> **PROBLEM DESCRIPTION**: Whenever the string "gordel" turns up in a line below, that line should be copied.

> **MATERIAL TO PROCESS**:
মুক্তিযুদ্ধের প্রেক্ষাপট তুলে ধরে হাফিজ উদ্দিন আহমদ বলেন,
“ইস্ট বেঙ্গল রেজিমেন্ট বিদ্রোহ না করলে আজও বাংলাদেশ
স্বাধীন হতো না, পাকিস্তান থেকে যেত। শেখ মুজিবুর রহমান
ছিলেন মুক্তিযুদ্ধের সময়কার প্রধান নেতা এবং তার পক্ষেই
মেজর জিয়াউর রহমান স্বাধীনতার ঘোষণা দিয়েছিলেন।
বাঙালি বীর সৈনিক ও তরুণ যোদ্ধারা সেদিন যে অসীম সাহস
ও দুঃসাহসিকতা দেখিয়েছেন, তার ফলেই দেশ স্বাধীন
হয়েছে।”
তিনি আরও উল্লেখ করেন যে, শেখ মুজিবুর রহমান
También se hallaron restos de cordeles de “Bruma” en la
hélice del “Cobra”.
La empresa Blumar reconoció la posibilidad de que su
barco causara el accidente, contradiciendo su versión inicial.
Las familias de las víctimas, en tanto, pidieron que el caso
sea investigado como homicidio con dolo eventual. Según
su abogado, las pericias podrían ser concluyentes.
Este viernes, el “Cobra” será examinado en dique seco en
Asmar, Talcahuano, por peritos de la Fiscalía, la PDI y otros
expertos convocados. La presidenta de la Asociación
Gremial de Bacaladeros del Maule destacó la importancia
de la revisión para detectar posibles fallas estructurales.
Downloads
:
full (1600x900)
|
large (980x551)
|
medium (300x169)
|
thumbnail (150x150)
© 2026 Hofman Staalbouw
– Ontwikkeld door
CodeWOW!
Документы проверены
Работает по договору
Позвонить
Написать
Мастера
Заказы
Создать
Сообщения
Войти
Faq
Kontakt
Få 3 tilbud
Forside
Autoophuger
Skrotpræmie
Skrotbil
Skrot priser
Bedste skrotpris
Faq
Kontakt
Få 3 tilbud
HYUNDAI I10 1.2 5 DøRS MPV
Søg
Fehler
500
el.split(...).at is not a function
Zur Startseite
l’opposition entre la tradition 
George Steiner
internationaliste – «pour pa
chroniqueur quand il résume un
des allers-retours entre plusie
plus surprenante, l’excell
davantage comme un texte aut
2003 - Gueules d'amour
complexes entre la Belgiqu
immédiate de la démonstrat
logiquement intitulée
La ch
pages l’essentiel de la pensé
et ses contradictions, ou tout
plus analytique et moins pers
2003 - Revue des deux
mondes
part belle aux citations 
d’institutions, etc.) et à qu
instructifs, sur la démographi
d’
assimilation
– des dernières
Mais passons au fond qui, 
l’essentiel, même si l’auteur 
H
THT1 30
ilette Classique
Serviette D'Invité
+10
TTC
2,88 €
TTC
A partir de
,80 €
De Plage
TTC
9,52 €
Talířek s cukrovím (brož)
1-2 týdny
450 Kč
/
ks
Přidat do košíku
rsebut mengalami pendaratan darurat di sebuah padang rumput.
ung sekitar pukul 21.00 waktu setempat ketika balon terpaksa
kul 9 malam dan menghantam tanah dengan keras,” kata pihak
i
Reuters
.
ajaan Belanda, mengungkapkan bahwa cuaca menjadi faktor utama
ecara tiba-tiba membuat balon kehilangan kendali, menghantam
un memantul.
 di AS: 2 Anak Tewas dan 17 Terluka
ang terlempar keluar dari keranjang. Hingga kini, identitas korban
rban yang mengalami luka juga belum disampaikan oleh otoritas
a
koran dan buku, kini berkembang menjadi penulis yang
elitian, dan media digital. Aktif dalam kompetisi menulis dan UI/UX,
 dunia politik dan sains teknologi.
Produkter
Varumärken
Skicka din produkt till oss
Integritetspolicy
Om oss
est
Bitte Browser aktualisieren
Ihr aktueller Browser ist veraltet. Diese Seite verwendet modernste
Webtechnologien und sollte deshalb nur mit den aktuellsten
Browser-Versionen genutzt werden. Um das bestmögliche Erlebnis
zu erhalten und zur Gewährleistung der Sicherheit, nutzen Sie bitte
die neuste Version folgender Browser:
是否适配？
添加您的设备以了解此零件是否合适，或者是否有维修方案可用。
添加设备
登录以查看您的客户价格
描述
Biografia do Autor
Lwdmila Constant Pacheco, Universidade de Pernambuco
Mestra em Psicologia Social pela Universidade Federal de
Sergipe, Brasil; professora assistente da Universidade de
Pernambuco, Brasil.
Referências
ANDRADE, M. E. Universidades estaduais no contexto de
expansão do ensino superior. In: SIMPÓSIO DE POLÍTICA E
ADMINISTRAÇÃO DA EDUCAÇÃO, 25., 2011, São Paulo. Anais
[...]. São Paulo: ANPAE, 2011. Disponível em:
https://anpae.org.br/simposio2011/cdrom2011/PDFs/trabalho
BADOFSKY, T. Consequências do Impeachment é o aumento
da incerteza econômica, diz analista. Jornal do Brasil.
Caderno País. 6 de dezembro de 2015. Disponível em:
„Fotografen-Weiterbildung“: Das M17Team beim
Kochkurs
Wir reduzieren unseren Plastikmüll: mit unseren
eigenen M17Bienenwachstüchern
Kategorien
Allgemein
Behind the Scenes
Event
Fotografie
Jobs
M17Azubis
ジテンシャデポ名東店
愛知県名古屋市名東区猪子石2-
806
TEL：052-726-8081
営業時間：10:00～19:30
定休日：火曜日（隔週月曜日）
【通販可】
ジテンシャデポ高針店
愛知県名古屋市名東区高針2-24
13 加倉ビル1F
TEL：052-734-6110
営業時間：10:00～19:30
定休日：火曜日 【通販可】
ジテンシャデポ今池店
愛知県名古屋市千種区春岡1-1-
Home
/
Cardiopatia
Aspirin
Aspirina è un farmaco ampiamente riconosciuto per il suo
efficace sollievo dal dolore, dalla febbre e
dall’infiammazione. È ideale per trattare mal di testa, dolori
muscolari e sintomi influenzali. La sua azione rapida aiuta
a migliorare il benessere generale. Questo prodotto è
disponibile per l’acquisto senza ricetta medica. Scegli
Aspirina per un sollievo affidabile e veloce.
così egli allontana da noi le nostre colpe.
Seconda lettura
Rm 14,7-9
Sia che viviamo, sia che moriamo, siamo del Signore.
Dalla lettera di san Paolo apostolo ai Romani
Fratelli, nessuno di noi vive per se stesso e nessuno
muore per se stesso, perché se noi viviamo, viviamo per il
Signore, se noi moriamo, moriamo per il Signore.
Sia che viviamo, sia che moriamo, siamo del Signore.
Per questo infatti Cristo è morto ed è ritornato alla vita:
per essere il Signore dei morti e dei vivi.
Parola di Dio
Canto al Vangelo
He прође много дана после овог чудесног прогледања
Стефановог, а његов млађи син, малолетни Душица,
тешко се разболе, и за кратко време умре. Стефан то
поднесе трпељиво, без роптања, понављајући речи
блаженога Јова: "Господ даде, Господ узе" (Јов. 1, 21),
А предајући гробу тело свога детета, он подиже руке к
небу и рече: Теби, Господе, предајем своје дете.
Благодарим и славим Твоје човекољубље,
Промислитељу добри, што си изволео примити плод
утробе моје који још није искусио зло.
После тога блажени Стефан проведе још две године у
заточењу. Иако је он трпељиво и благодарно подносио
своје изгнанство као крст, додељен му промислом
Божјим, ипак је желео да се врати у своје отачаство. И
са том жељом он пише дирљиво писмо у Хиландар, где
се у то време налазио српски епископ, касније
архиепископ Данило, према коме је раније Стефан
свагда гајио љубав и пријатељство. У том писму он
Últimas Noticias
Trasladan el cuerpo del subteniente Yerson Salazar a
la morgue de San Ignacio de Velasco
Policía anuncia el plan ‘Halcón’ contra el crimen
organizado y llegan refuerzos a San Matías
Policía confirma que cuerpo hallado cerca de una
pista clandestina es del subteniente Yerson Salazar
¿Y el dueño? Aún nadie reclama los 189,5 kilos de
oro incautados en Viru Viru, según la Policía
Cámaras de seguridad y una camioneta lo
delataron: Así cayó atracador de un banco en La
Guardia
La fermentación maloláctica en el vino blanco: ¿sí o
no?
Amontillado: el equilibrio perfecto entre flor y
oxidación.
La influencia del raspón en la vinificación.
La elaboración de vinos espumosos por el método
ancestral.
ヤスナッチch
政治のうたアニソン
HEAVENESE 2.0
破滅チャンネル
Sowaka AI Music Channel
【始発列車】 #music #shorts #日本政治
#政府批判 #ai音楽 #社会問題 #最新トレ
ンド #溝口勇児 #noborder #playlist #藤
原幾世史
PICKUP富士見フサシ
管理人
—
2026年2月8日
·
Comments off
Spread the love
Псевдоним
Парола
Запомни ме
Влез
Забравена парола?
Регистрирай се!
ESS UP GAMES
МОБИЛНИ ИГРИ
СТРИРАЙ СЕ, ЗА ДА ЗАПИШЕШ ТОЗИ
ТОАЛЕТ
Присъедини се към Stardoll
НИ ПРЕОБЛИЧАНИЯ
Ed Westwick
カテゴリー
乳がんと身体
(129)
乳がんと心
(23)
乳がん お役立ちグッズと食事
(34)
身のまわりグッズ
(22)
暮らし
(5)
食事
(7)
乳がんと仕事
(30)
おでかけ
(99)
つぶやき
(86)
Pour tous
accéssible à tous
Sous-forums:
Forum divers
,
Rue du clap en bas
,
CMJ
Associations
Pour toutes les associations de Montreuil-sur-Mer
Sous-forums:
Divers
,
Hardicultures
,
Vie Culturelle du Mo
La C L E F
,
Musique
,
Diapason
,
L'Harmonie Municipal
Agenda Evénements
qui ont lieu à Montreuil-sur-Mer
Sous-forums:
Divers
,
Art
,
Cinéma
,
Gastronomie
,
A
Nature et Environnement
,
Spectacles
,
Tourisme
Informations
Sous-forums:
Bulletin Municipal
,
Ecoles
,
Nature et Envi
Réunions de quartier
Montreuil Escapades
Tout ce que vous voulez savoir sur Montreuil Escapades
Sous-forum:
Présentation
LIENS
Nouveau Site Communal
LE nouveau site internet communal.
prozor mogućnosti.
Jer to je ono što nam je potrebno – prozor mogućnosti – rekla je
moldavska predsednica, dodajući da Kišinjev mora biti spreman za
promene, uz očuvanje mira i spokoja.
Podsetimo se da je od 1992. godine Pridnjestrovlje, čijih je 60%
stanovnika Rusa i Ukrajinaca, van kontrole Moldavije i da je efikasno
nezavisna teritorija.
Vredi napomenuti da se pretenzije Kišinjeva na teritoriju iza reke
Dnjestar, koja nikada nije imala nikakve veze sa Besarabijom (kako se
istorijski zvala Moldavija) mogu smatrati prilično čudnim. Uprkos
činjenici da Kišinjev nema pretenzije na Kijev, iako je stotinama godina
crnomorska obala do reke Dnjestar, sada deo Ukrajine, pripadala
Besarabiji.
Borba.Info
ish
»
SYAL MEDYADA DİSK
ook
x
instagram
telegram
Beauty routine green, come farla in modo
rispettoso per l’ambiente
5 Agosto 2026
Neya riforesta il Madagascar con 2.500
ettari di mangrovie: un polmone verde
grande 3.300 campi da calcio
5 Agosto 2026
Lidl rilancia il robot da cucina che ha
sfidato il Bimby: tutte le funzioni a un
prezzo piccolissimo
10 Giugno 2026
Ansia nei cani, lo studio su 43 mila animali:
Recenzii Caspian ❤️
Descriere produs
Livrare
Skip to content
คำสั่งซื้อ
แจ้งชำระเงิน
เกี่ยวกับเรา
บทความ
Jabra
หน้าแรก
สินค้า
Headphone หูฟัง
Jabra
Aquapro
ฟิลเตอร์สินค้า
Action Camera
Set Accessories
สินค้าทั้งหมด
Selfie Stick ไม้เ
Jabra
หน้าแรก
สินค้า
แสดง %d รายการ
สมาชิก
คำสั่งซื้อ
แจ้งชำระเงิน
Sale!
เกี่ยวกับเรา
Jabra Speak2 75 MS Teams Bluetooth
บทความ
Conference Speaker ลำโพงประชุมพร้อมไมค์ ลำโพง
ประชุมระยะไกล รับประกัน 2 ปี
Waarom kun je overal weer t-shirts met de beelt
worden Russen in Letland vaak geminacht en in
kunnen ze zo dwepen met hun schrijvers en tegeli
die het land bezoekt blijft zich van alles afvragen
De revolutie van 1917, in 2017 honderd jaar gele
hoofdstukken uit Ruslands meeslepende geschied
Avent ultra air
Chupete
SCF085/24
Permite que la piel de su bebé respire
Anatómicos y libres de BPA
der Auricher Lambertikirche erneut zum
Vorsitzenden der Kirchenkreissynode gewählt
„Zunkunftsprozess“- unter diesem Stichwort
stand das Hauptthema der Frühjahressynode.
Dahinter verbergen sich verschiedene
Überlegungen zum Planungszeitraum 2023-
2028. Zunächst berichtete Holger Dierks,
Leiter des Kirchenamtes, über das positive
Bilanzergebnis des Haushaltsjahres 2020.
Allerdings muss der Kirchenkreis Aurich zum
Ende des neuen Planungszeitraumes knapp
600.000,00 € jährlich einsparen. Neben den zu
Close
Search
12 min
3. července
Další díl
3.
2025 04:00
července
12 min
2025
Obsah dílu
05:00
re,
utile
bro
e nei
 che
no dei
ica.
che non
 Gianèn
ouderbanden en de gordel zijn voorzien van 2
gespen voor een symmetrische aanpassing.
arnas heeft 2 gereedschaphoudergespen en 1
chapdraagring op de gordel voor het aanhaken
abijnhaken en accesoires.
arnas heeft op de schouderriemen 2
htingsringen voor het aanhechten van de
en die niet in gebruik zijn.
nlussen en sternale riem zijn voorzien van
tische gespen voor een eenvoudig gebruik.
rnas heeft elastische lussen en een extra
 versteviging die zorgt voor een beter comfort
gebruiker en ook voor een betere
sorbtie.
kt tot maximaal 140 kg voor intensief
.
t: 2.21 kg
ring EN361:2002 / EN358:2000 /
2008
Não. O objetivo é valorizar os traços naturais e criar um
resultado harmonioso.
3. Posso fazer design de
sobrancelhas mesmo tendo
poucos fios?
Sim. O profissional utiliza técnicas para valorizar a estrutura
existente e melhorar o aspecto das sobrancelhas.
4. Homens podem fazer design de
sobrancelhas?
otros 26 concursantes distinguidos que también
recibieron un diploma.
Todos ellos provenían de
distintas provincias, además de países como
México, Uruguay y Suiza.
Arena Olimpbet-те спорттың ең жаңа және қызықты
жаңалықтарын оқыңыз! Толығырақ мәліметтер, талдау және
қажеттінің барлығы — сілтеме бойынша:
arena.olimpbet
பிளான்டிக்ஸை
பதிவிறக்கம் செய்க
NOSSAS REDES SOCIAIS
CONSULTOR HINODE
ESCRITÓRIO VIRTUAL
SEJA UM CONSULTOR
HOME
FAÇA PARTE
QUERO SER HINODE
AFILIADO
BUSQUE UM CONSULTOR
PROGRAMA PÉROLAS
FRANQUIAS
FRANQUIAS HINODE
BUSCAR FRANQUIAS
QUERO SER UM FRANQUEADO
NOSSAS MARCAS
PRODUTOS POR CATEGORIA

> **SOLUTION TO THE PROBLEM**:
ouderbanden en de gordel zijn voorzien van 2
chapdraagring op de gordel voor het aanhaken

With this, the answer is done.